The book, due out October 20, is the follow-on book by University of Chicago economist Steven D. Levitt and New York Times journalist Stephen J. Dubner, authors of the 2005 bestseller Freakonomics: A Rogue Economist Explores the Hidden Side of Everything.

Related research on the impact of deforestation has previously been detailed by various scientists including Ken Caldeira of the Carnegie Institution of Washington’s Department of Global Ecology in Stanford, Calif. In a 2007 paper in the Proceedings of the National Academy of Sciences, Caldeira used a 3-D climate model to mimic full global deforestation and found that by the year 2100, this approach would lower annual global mean temperatures by 0.5 degree Fahrenheit.

Taking the opposite tack, Caldeira had found in a 2005 paper in Geophysical Research Letters that replacement of all the Earth’s vegetation by forests would result in a 1.3 degrees Celsius increase in mean global temperatures. Alternatively, global replacement with grasslands would result in cooling of 0.4 degree Celsius.

Now, Caldeira is featured, reportedly not in a flattering light, in Superfreakonomics, drawing the attention of blogger and climate expert Joseph Romm who calls the book “error-riddled” and accuses it, in this Climate Progress post, of promoting global cooling myths and sheer nonsense. (Dubner responded in this October 18 blog post, which refers to Romm’s post as a “smear.”)

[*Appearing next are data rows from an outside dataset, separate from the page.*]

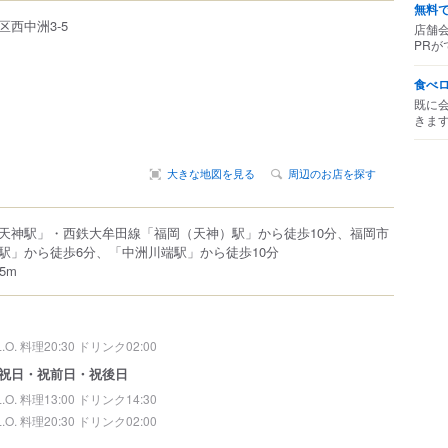
無料
区
西中洲
3-5
店舗
PRが
食べ
既に
きま
大きな地図を見る
周辺のお店を探す
天神駅」・西鉄大牟田線「福岡（天神）駅」から徒歩10分、福岡市
駅」から徒歩6分、「中洲川端駅」から徒歩10分
5m
L.O. 料理20:30 ドリンク02:00
祝日・祝前日・祝後日
L.O. 料理13:00 ドリンク14:30
L.O. 料理20:30 ドリンク02:00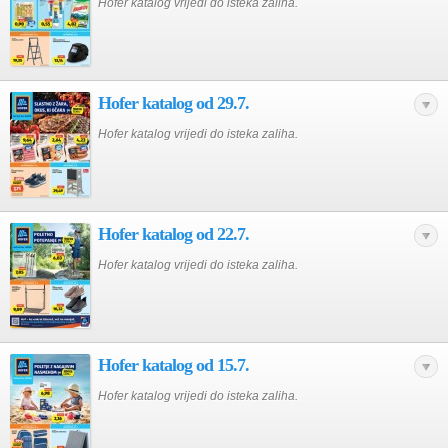
Hofer katalog vrijedi do isteka zaliha.
Hofer katalog od 29.7.
Hofer katalog vrijedi do isteka zaliha.
Hofer katalog od 22.7.
Hofer katalog vrijedi do isteka zaliha.
Hofer katalog od 15.7.
Hofer katalog vrijedi do isteka zaliha.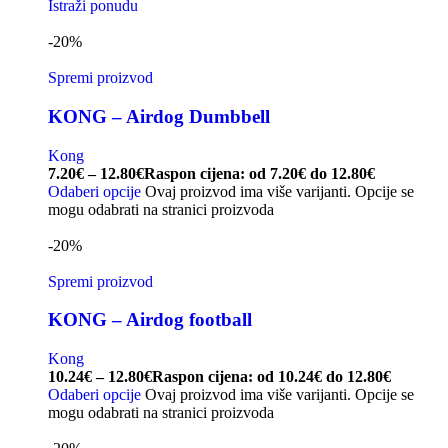
Istraži ponudu
-20%
Spremi proizvod
KONG – Airdog Dumbbell
Kong
7.20
€
–
12.80
€
Raspon cijena: od 7.20€ do 12.80€
Odaberi opcije
Ovaj proizvod ima više varijanti. Opcije se
mogu odabrati na stranici proizvoda
-20%
Spremi proizvod
KONG – Airdog football
Kong
10.24
€
–
12.80
€
Raspon cijena: od 10.24€ do 12.80€
Odaberi opcije
Ovaj proizvod ima više varijanti. Opcije se
mogu odabrati na stranici proizvoda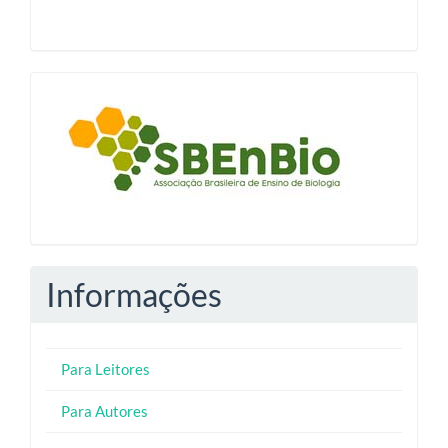
blocologosbenbio
Informações
Para Leitores
Para Autores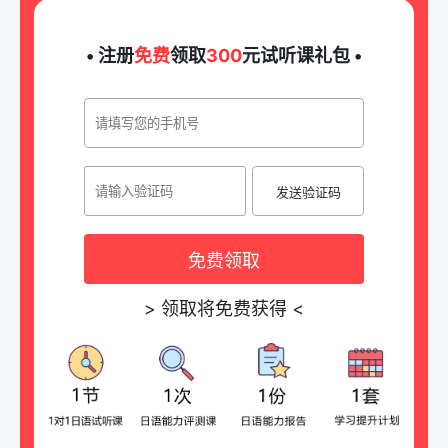
• 注册
免费
领取
300
元试听课礼包 •
发送验证码
免费领取
>
领取将免费获得
<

Following up on the same geoengineering theme, Earth and atmospheric scientist Kevin Gurney of Purdue University offered similar details as Caldeira has found to attendees of the Council for the Advancement of Science Writing’s annual meeting of his modeling of what would happen in three latitudinal zones if all Earth’s trees were systematically stripped from land surfaces over time.